Services that CSE develop use logging and monitoring for understanding service performance, get insight into complex workflows and a tool for debugging service failures.
- Collect and evaluate key performance metrics on a service and across multiple services
- Trace complex requests and workflows within and across multiple services
- Ability to diagnose and debug errors and service outages
- Provide the required information to understand the state of the running system
- Application faults and errors are logged
- Additional log information (warning, debug, trace) are collected depending on configuration
- Logging configuration can be modified without code changes (i.e. increase verbosity when troubleshooting problems)
- Metrics are collected to identify service health
- In microservice architectures correlation ID is used to follow the flow of an operation among participant services
- GDPR compliance is ensured regarding personal identifiable information
Logging should be taken care since the beginning of the software development. We should avoid a scenario where production has issues but our application does not provide enough information to help us identify the problem.

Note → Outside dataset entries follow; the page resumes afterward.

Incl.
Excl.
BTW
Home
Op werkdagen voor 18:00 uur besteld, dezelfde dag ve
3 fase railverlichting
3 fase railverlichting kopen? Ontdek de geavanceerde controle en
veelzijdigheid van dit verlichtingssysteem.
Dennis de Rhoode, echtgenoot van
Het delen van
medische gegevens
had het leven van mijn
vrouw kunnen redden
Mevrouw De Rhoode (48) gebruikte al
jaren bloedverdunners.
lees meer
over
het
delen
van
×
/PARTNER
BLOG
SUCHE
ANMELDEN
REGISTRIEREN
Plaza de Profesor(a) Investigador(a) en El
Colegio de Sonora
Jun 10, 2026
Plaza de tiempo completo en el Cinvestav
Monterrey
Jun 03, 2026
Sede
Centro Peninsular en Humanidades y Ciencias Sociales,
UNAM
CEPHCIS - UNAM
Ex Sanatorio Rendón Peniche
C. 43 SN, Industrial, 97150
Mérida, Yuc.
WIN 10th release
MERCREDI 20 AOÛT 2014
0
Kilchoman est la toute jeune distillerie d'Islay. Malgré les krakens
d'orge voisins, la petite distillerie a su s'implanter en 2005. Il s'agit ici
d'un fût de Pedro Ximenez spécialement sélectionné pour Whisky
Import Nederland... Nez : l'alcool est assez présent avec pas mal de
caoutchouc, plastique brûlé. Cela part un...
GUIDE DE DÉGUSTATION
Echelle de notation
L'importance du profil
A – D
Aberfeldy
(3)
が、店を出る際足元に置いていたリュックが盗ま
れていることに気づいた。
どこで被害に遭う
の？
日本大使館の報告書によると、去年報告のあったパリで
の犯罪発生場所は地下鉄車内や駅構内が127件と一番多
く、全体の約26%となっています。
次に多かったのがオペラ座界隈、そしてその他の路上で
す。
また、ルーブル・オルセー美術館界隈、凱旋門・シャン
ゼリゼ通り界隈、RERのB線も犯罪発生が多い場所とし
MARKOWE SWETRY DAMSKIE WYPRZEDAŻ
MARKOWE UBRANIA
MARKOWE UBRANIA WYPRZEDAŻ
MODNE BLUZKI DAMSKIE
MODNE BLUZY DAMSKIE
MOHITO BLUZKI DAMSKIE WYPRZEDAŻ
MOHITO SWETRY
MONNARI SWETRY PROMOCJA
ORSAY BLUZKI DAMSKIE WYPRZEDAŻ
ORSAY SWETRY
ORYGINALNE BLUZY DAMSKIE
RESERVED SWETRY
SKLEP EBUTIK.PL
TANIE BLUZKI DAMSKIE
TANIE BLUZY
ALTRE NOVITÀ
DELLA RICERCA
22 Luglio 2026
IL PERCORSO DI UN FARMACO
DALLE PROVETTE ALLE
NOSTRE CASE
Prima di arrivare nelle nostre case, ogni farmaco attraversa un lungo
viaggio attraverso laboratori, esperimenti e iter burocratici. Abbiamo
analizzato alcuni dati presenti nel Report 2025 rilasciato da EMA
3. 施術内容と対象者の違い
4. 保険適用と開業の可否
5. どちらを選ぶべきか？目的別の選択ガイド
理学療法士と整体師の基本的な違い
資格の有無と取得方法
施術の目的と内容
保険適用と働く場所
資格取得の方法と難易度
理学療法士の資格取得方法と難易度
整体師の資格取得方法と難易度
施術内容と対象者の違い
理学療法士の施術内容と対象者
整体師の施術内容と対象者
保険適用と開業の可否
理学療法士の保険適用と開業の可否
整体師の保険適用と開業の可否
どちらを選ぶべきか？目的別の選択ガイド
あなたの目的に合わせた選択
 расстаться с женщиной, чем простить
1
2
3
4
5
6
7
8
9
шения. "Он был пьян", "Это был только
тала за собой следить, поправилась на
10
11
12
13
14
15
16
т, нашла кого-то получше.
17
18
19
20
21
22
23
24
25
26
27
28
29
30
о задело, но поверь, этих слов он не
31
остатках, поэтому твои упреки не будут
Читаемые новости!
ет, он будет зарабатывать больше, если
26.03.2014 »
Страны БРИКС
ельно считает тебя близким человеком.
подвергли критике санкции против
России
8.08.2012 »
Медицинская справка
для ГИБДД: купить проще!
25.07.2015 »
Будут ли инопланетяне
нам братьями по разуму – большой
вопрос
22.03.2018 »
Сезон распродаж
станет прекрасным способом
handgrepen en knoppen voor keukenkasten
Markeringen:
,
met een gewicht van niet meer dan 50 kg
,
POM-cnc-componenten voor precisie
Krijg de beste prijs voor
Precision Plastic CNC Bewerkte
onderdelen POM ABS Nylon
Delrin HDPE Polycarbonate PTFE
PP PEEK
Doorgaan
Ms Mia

A good exercise during software development is to ask ourselves what can go wrong in this operation/action? Once problem areas have been identified add log information. A few guidelines:
-
When interacting with an external system we should know when a call fails. On a more detailed level we might want to log all calls made to external system. Doing so allows us to answer questions as "Are you calling our system? When? What were the inputs and outputs?".
-
Be able to identify which configuration settings our application is running. For instance,
using API located at http://xyzorsetting min io threads to 5. This information helps identify why reading files asynchronously is taking longer than expected. -
Log when important events occurred, i.e. when an order is created. Not finding logs for "order created" in the last 30 minutes might indicate a problem.
-
Adding more information about errors. For instance, when a SQL call fails by default we only know the low level reason (stored procedured failed). By catching the error and logging "Failed to update basket" we also know in which scenario the stored procedure was called
- Use existing logging frameworks and store logs in separate storage
- Ensure log messages are machine readable/parsable and follow a common schema across all services
- Add contextual information and use log severity levels
- Have consistency when using log severity levels
- Leverage quality of service to continuously validate application availability and responsiveness
- Use metrics to have an overview of the system performance and health (request times, request counts, queue lenght, etc.)

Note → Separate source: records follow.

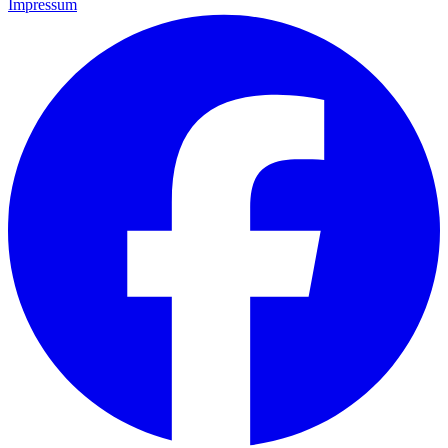
Impressum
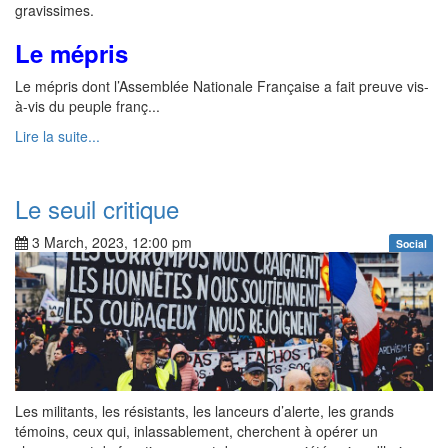
gravissimes.
Le mépris
Le mépris dont l’Assemblée Nationale Française a fait preuve vis-
à-vis du peuple franç...
Lire la suite...
Le seuil critique
3 March, 2023, 12:00 pm
Social
Les militants, les résistants, les lanceurs d’alerte, les grands
témoins, ceux qui, inlassablement, cherchent à opérer un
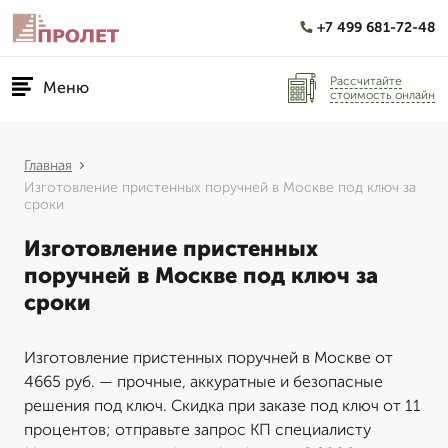
+7 499 681-72-48
Рассчитайте
Меню
стоимость онлайн
Главная
Изготовление пристенных поручней в Москве под ключ за
сроки
Изготовление пристенных
поручней в Москве под ключ за
сроки
Изготовление пристенных поручней в Москве от
4665 руб. — прочные, аккуратные и безопасные
решения под ключ. Скидка при заказе под ключ от 11
процентов; отправьте запрос КП специалисту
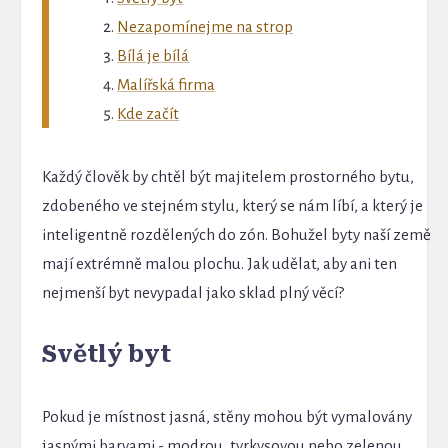
Nezapomínejme na strop
Bílá je bílá
Malířská firma
Kde začít
Každý člověk by chtěl být majitelem prostorného bytu,
zdobeného ve stejném stylu, který se nám líbí, a který je
inteligentně rozdělených do zón. Bohužel byty naší země
mají extrémně malou plochu. Jak udělat, aby ani ten
nejmenší byt nevypadal jako sklad plný věcí?
Světlý byt
Pokud je místnost jasná, stěny mohou být vymalovány
jasnými barvami - modrou, tyrkysovou nebo zelenou.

General Data Protection Regulation requires paying attention to log content. Email addresses, usernames, phone numbers, IP addresses are among the type of information considered personal, which has restrict rules regarding storage. It is important to pay attention to what is logged. A technique to overcome this is anonymizing sensitive data (for instance replacing last digits of IP address). Moreover, pay attention to log transmission and data at rest, ensuring that encryption is in place.